Curtain call Emma Watson, Rupert Grint, and Daniel Radcliffe in their final Potter film.

It’s a war movie, they told us—the final film of the decade-long Harry Potter series was always going to end with the battle for Hogwarts. With Harry looking death and Lord Voldemort squarely in the face, with good (hopefully) triumphing over evil. That was how it had to be. Harry Potter made his big-screen debut just two months after 9/11— when our nation needed a charming 11-year-old with big, round glasses to be brave for us all. Since then, we’ve watched its stars—Daniel Radcliffe, Rupert Grint, and Emma Watson—grow from cherubs to gangly teens to surprisingly well-adjusted twentysomethings, tasked with driving our escape vehicle without ever having a license. The ride is finally over—but they sure finished in style.

While the later Potter films have only dabbled with 3D, Harry Potter and the Deathly Hallows: Part 2 is sparks-flying spectacle from beginning to end. It picks up right where Part 1 left off, and if you don’t know where that is, director David Yates isn’t telling. In a recent Entertainment Weekly interview, the filmmakers admitted the price of admission is knowing what happened in the first seven films. Not to say that this movie is for the uber-fans: There are plenty of Potter readers who will bemoan differences in the final act (which I’ll bemoan in a minute), but on its own—free from comparison with all seven bestselling books and another seven movies that brought in roughly $300 million each— Hallows: Part 2 is a visually stunning, emotionally satisfying finale.

It opens briskly: Within the first 15 minutes, Harry, Ron, and Hermoine have already snuck into Gringotts Wizarding Bank to steal one of the remaining Horcruxes, and blasted out of the cavernous underground vaults on the back of a blind, albino dragon. Yeah, it only gets crazier from there. Yates conducts a chilling battle sequence at the Hogwarts School: Walls crumble, children run screaming or fall prey to a werewolf, bridges explode, giants swing battleaxes. Beloved characters start dying. There’s triumph as Maggie Smith’s tough-as-nails Professor McGonagall magics an army of stone knights into locomotion; there’s terror as the Dark Lord-as-general whispers his demands loudly in everyone’s ear, like a devil on their shoulder. But the film really excels when it slows down and gives Potter’s veteran cast of British thespians—namely Alan Rickman as Professor Snape—the chance to show off. The muffled sobs in the audience started with Snape’s final scene, when his true motives are revealed, and only got louder when Harry marches to the Forbidden Forest to give himself up to Lord Voldemort.

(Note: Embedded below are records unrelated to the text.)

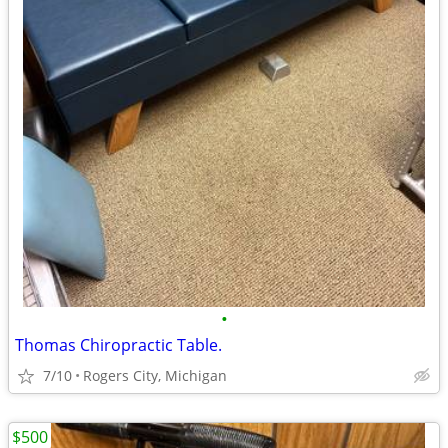
•
Thomas Chiropractic Table.
7/10
Rogers City, Michigan
$500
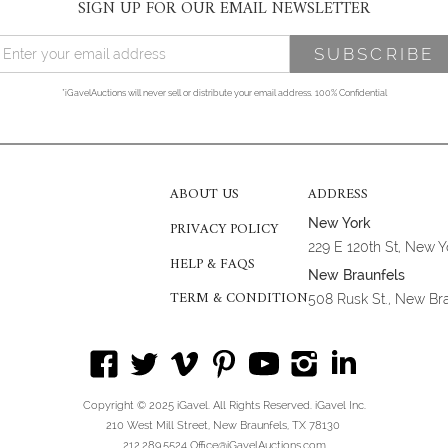
SIGN UP FOR OUR EMAIL NEWSLETTER
*iGavelAuctions will never sell or distribute your email address. 100% Confidential
ABOUT US
ADDRESS
New York
PRIVACY POLICY
229 E 120th St, New 
HELP & FAQS
New Braunfels
TERM & CONDITION
508 Rusk St., New Br
Copyright © 2025 iGavel. All Rights Reserved. iGavel Inc.
210 West Mill Street, New Braunfels, TX 78130
212.289.5524 Office@iGavelAuctions.com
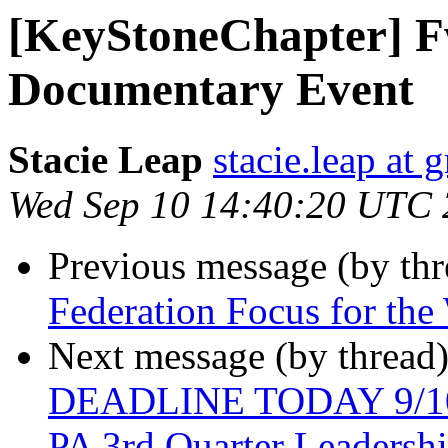
[KeyStoneChapter] F
Documentary Event
Stacie Leap
stacie.leap at
Wed Sep 10 14:40:20 UTC
Previous message (by th
Federation Focus for th
Next message (by thread
DEADLINE TODAY 9/10/
PA 3rd Quarter Leadersh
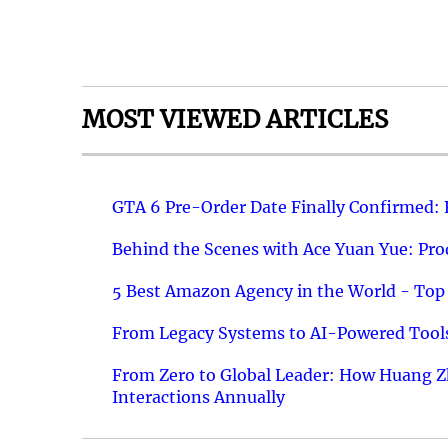
MOST VIEWED ARTICLES
GTA 6 Pre-Order Date Finally Confirmed:
Behind the Scenes with Ace Yuan Yue: Prod
5 Best Amazon Agency in the World - Top 
From Legacy Systems to AI-Powered Tools
From Zero to Global Leader: How Huang Z
Interactions Annually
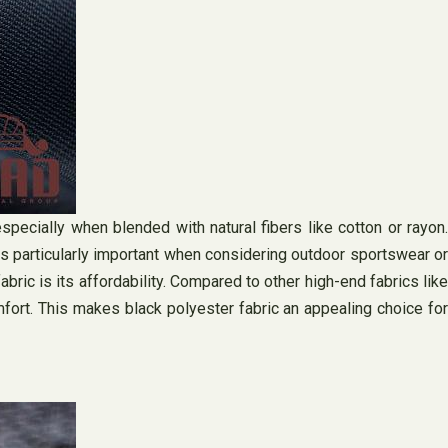
specially when blended with natural fibers like cotton or rayon.
s particularly important when considering outdoor sportswear or
ric is its affordability. Compared to other high-end fabrics like
mfort. This makes black polyester fabric an appealing choice for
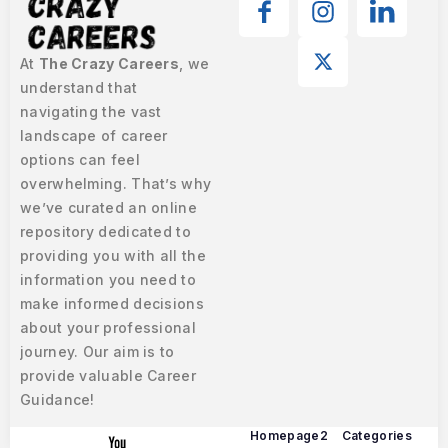
At
The Crazy Careers
, we
understand that
navigating the vast
landscape of career
options can feel
overwhelming. That’s why
we’ve curated an online
repository dedicated to
providing you with all the
information you need to
make informed decisions
about your professional
journey. Our aim is to
provide valuable Career
Guidance!
Homepage2
Categories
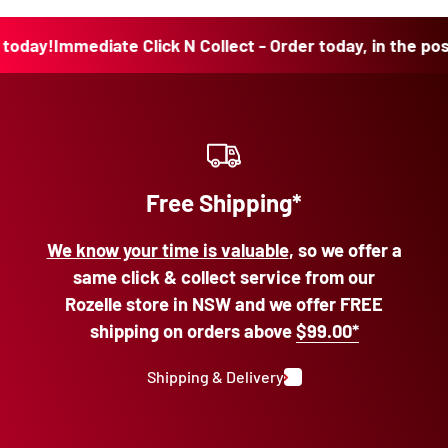
ay!
Immediate Click N Collect - Order today, in the post t
Free Shipping*
We know your time is valuable
, so we offer a
same click & collect service from our
Rozelle store in NSW and we offer FREE
shipping on orders above
$99.00*
Shipping & Delivery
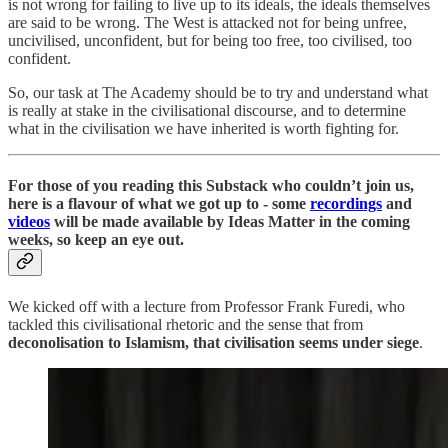
is not wrong for failing to live up to its ideals, the ideals themselves
are said to be wrong. The West is attacked not for being unfree,
uncivilised, unconfident, but for being too free, too civilised, too
confident.
So, our task at The Academy should be to try and understand what
is really at stake in the civilisational discourse, and to determine
what in the civilisation we have inherited is worth fighting for.
For those of you reading this Substack who couldn’t join us,
here is a flavour of what we got up to - some
recordings
and
videos
will be made available by Ideas Matter in the coming
weeks, so keep an eye out.
We kicked off with a lecture from Professor Frank Furedi, who
tackled this civilisational rhetoric and the sense that from
deconolisation to Islamism, that civilisation seems under siege
.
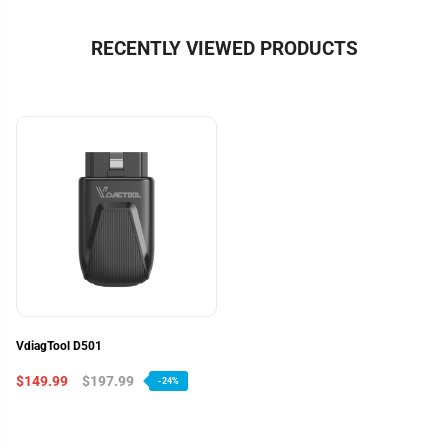
RECENTLY VIEWED PRODUCTS
VdiagTool D501
$149.99
$197.99
-24%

Unfortunately, the final act sacrifices story for special effects. The scene where Neville destroys the snake Nagini? When Mrs. Weasley duels with Bellatrix Lestrange? They feel more like jokes, nods to the book readers, rather than moments for the characters to show how brave they, too, have become. It’s a bit less terrifying than Deathly Hallows: Part 1. In the end, Yates reminds us that it’s still mostly children fighting a man’s war—and mostly children filling the theater.

Harry Potter and the Deathly Hallows: Part 2 is in theaters July 15.